World champion Hamilton will be aiming to end a victorious 2017 campaign on a high at Yas Marina Circuit on Sunday, the Mercedes driver having already secured his fourth title, as well as helping the dominant German team to another constructors' crown.
Hamilton's chief rival, Ferrari's Sebastian Vettel, remains optimistic of mounting an improved challenge in 2018, when Fernando Alonso will be hoping McLaren's new partnership with Renault proves to be more productive than its underwhelming Honda relationship.
Halo's aesthetic impact
All F1 cars will be fitted with a protective 'Halo' next season, a barrier surrounding the driver's head, with the aim of minimising the potentially deadly impact of flying debris.
The device has received mixed reviews from the sport's stars, Hamilton ruing the toll it will take on the appearance of vehicles.

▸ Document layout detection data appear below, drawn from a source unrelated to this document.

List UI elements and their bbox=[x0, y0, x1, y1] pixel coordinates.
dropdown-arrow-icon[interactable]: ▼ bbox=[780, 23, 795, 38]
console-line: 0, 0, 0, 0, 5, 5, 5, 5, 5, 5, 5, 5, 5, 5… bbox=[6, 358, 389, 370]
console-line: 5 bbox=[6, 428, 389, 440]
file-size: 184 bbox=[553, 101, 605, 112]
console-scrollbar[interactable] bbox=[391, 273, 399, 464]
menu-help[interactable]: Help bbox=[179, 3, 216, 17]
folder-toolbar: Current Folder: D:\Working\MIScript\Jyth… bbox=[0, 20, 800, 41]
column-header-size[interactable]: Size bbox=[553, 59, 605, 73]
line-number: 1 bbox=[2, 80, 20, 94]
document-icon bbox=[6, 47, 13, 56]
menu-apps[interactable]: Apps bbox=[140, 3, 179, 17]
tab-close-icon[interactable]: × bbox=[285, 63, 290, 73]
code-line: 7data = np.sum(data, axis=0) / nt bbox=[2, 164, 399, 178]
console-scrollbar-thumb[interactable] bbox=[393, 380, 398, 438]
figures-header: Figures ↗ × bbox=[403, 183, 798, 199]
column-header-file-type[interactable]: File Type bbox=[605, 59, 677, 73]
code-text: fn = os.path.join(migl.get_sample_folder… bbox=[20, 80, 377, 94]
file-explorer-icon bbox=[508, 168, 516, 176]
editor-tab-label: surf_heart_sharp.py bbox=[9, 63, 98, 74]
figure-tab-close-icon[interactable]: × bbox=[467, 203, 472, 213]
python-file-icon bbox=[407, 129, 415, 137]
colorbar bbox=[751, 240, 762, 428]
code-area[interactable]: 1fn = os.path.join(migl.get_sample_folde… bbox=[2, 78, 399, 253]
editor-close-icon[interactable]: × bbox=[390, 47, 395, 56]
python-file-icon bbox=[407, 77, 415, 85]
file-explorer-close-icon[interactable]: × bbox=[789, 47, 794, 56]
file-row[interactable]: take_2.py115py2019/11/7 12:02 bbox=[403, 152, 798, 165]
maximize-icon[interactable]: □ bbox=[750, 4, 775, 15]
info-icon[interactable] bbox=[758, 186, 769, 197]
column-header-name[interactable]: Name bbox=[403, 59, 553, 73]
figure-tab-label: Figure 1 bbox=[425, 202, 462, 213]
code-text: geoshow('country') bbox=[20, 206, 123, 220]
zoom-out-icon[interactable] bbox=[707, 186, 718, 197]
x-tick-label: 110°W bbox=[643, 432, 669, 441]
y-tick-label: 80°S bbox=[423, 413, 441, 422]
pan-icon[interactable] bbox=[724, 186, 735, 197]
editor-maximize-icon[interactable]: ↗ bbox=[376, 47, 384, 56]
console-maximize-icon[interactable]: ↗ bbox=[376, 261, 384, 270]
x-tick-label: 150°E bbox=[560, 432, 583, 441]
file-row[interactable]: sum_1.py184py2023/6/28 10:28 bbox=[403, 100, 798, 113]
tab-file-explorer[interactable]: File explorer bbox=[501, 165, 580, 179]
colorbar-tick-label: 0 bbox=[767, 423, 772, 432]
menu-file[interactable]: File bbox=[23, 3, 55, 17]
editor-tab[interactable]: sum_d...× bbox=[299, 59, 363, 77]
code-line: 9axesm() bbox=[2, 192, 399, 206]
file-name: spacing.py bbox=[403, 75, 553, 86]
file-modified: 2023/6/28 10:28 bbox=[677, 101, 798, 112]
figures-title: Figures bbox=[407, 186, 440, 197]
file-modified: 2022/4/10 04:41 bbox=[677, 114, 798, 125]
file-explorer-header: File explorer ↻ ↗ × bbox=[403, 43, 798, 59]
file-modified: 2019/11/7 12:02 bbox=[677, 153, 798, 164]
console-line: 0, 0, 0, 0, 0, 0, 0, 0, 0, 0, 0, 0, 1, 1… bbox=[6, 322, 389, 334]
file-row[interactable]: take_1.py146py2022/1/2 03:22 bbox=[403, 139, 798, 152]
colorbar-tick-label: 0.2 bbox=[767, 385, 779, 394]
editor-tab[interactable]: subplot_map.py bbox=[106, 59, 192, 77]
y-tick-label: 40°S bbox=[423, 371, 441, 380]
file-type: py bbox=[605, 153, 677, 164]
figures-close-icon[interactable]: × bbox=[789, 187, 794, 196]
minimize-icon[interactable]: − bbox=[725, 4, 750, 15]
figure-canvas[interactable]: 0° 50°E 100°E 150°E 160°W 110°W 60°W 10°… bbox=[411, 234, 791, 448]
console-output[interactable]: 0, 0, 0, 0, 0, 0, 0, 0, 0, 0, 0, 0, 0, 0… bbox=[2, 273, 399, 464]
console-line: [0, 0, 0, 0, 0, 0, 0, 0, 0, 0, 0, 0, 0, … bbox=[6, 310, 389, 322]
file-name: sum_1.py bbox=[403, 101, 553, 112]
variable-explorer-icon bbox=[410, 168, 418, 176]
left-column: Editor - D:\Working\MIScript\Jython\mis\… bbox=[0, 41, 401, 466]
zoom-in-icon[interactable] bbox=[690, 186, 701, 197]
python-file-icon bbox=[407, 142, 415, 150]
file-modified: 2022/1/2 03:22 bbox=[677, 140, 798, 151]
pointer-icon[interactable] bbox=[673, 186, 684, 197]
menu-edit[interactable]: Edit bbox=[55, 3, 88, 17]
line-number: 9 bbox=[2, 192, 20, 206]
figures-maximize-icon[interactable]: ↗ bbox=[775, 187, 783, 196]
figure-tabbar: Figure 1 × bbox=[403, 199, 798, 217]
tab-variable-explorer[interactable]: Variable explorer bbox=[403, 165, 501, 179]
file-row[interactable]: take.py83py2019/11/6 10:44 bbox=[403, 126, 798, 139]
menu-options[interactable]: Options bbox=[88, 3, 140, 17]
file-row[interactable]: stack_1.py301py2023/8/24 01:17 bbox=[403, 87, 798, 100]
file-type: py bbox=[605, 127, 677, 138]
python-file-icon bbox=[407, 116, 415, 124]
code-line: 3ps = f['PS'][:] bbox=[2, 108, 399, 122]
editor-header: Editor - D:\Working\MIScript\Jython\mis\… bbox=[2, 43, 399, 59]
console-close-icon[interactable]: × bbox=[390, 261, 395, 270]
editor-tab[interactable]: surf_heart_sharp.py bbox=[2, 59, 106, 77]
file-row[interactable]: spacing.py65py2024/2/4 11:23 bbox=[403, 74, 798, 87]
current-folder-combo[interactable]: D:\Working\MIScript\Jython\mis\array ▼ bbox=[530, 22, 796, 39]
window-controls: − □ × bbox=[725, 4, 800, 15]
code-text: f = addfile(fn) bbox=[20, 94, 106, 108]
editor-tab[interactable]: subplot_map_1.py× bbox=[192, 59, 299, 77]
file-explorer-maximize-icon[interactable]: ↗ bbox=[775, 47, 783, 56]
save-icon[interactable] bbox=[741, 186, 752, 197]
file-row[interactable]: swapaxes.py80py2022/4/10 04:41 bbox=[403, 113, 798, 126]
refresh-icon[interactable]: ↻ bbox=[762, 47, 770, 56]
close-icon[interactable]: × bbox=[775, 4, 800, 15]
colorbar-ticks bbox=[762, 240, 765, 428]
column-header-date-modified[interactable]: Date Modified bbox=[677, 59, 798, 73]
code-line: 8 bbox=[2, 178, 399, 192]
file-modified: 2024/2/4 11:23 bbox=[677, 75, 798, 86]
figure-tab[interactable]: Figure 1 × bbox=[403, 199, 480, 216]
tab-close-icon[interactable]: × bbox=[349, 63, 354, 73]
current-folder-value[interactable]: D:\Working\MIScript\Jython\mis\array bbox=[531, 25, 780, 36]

"It's the last race where the cars will look good," he told a news conference.
"From next year it is all downhill in terms of how it looks, but safety will go up at least. Maybe it'll start a new flipflop brand next year."
Of his title duel with Vettel, Hamilton added: "It was great to have those close battles this year with Sebastian, a four-time world champion you respect."
Personality of the year
Hamilton gave a noncommittal response when asked if there should be a greater range of individual awards to mark the end of the season.
Vettel, though, did not miss an opportunity to make a joke at his own expense, revisiting an infamous collision and subsequent argument between the two men in Azerbaijan, where the German appeared to intentionally ram into his rival.
"I should get move of the year, personality of the year and what was the last one, fair play?," he jokingly said.
"Okay, maybe not... but those other two for Baku."
Alonso struggles to find positives
The end of the 2017 campaign cannot arrive soon enough for Fernando Alonso and McLaren, who will be ending their partnership with Honda and starting to use Renault power units next year.
The British team have fallen badly off the pace set by Mercedes, Ferrari and Red Bull in recent years, leaving Alonso — a two-time world champion from his time with Renault — unable to demonstrate his undoubted quality behind the wheel.
Asked for one of his highlights from the final races of the McLaren-Honda partnership, the 36-year-old Spaniard said: "Erm, it is difficult to pick out one race, as the performance was never there.
"I personally had a lot of expectations for the McLaren-Honda project but we didn't achieve the results so it's now time for a change and I'm optimistic."